Exercise brief:
Search the entries for the word "Bernstein" and return every line where it is found.

Page-level text extractions

==================================================

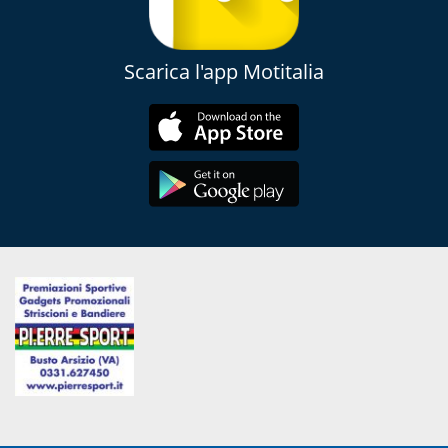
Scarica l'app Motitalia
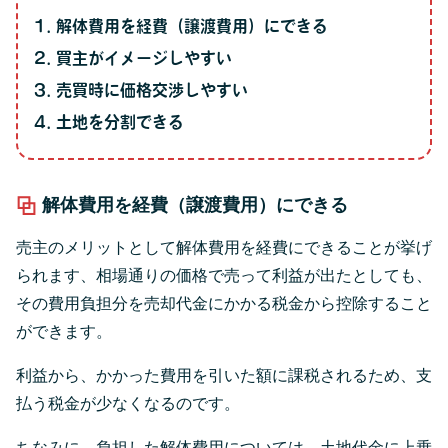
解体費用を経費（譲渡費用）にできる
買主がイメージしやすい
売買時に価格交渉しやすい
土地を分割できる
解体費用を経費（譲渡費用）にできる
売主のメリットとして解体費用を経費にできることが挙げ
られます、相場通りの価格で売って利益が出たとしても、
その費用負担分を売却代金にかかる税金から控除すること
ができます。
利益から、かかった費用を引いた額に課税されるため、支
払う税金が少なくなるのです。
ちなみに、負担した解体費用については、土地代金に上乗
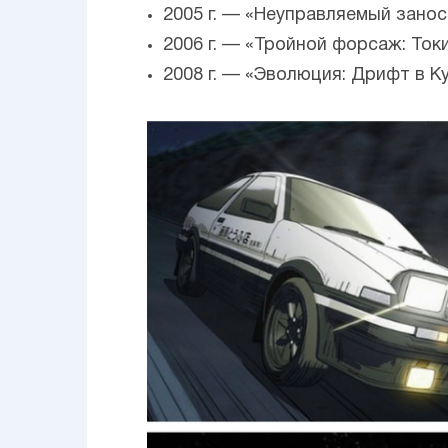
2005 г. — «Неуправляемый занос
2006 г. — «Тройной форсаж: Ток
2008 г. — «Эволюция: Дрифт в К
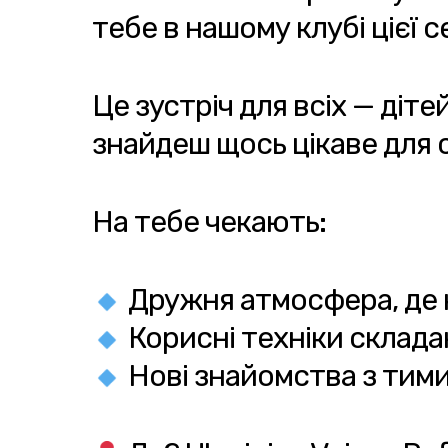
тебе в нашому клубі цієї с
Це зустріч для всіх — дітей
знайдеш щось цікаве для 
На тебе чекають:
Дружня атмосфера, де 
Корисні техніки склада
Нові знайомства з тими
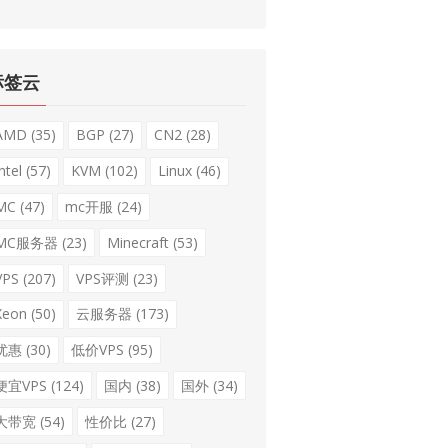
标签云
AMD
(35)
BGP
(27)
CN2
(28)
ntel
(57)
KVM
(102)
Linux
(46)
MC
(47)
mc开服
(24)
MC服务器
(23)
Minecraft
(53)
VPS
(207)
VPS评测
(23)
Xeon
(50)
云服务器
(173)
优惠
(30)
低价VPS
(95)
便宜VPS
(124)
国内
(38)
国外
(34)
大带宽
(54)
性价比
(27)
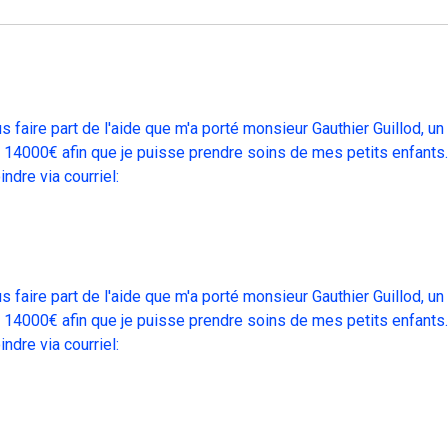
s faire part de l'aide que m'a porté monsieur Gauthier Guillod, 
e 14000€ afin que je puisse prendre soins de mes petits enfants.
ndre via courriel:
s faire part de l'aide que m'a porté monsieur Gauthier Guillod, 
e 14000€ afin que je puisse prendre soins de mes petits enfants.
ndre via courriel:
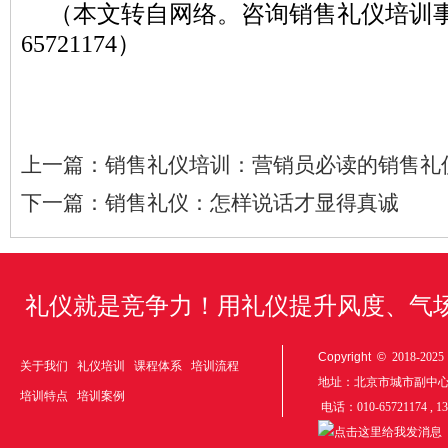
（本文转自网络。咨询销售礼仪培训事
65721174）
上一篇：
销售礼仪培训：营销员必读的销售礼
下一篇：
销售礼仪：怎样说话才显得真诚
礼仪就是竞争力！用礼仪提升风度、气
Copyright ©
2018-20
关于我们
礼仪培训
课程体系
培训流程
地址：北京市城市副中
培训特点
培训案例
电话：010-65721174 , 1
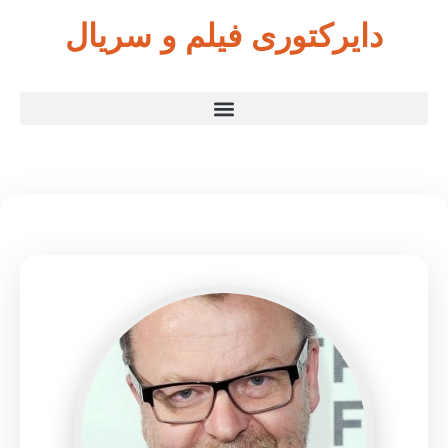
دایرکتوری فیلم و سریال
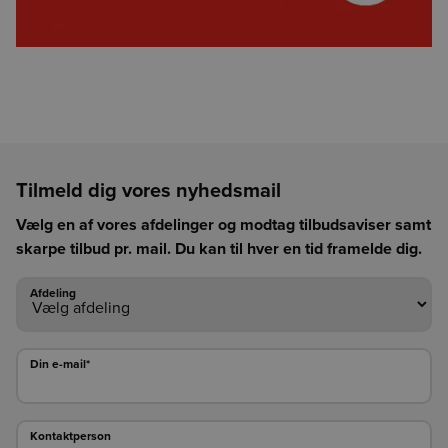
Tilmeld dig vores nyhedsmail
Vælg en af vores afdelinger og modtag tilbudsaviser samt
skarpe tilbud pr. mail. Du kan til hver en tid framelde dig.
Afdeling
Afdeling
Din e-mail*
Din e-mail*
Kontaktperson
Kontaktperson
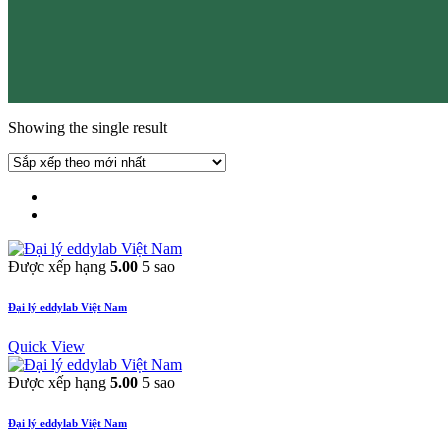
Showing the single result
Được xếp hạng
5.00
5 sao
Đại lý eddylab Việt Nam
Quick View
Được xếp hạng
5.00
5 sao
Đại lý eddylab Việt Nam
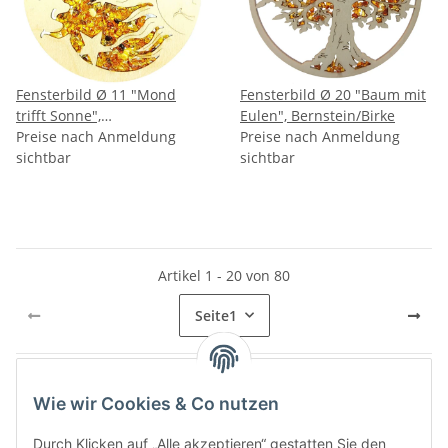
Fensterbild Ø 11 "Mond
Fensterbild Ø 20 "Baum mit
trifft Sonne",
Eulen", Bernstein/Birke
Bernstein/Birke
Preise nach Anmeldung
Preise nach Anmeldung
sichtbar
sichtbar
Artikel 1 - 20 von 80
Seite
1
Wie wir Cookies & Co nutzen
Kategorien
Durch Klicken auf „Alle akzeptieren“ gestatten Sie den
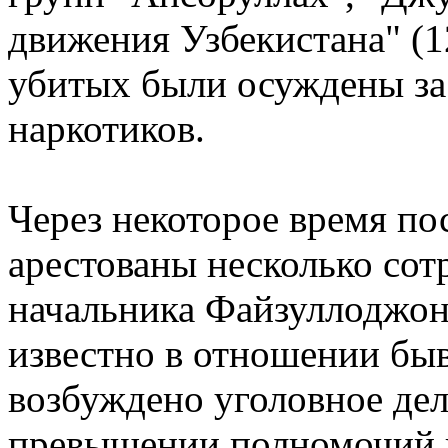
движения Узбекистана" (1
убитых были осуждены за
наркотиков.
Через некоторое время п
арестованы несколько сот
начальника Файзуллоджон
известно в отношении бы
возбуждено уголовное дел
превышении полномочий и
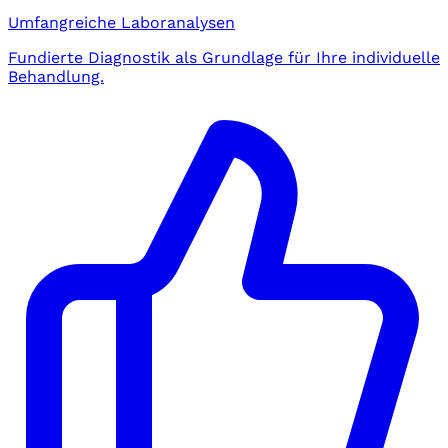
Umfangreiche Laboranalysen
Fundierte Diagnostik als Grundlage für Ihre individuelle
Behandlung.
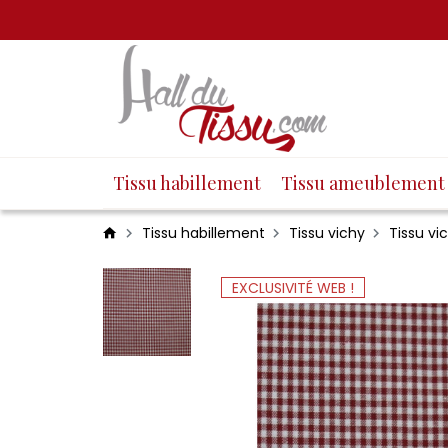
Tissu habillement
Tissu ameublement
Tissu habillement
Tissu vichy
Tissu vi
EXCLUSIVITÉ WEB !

==================================================

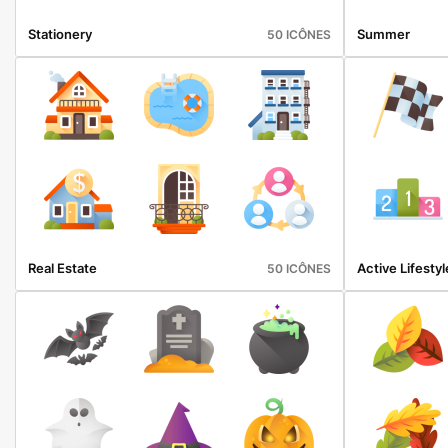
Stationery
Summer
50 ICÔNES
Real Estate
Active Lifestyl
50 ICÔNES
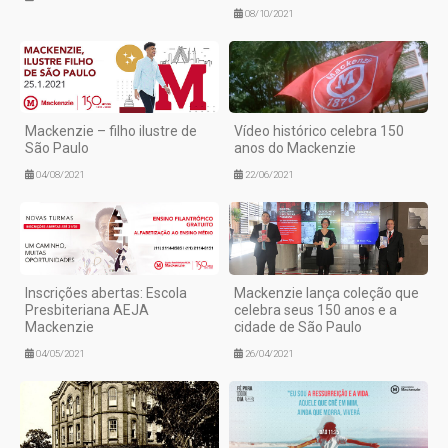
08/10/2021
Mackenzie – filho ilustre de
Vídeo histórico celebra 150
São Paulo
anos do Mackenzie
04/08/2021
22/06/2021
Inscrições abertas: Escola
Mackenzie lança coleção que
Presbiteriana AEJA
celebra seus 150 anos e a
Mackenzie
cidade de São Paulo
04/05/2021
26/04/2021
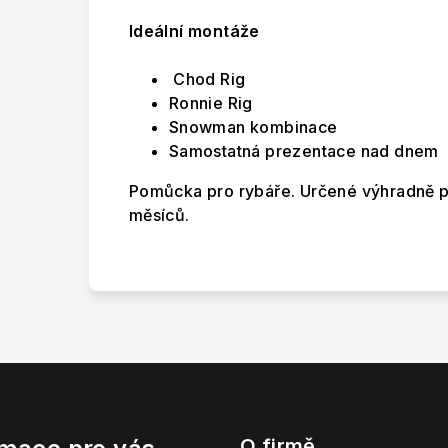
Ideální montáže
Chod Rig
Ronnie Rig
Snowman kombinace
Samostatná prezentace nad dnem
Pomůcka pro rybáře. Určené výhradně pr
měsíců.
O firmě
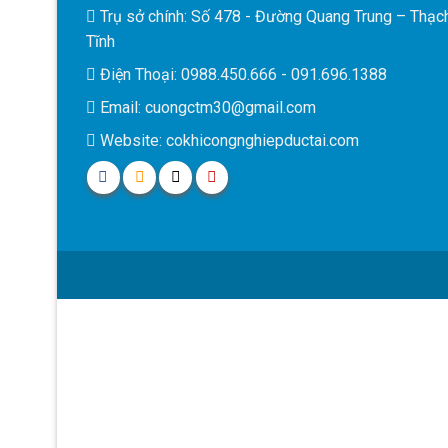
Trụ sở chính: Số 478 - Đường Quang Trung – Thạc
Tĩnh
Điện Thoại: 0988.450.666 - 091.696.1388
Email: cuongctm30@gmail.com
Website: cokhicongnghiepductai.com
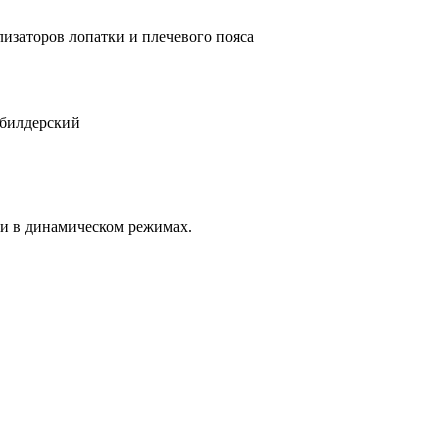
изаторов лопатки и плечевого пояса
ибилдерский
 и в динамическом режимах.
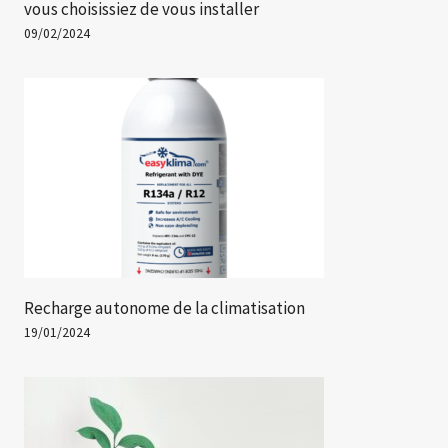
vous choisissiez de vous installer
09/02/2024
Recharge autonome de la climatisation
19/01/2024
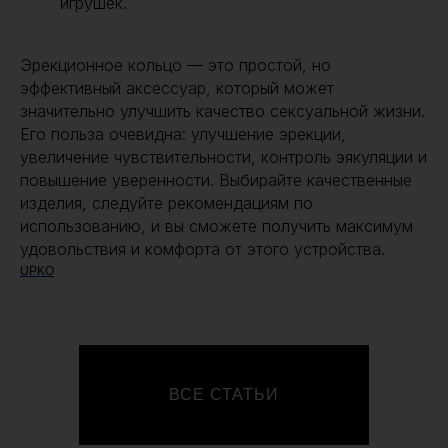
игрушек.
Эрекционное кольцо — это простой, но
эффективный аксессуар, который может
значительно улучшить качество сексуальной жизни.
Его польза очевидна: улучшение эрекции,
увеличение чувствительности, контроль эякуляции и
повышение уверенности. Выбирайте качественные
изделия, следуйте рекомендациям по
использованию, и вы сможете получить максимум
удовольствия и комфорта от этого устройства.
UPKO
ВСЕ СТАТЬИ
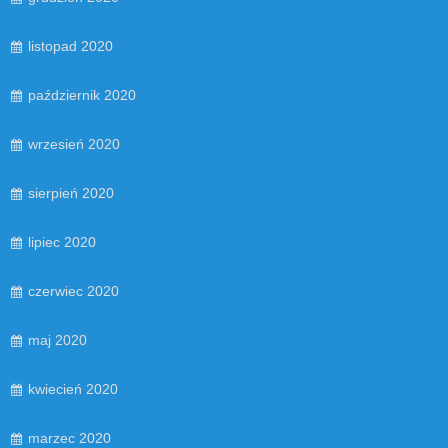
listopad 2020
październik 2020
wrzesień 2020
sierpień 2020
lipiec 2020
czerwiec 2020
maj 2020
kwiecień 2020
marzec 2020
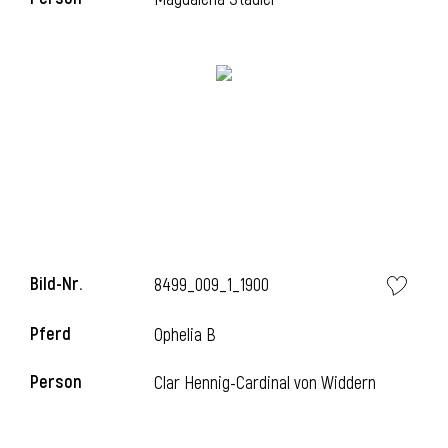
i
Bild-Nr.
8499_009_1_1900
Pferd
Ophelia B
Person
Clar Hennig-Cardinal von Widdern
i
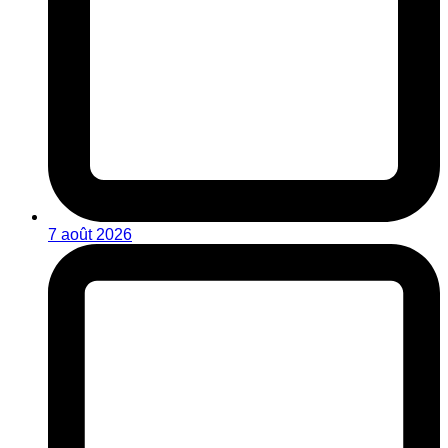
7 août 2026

==================================================

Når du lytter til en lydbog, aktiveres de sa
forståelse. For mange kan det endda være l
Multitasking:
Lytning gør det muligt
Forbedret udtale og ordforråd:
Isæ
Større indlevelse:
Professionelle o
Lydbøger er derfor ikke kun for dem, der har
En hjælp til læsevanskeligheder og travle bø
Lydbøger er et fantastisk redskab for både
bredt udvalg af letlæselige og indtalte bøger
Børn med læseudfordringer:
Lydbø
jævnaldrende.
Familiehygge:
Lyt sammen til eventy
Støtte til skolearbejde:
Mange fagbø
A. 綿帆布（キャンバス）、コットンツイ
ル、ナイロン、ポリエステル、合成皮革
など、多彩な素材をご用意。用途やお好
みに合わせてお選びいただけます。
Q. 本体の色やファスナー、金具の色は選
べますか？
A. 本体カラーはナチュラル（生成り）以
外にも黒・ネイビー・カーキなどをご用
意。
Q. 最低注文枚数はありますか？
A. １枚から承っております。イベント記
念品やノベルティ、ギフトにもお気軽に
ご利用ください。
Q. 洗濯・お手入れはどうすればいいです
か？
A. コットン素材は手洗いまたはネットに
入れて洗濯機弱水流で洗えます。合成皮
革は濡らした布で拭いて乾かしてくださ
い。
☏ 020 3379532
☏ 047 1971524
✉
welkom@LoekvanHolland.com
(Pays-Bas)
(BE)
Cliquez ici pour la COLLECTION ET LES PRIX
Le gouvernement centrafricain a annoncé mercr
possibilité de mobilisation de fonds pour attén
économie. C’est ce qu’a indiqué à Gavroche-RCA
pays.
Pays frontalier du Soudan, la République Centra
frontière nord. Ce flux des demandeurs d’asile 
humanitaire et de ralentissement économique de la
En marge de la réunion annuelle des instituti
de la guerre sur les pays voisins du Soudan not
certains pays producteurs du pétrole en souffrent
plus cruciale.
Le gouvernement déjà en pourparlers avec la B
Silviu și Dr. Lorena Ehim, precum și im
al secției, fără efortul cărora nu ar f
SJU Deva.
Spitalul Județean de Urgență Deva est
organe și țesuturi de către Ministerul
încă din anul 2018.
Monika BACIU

==================================================

Response below:
Eulen", Bernstein/Birke
Bernstein/Birke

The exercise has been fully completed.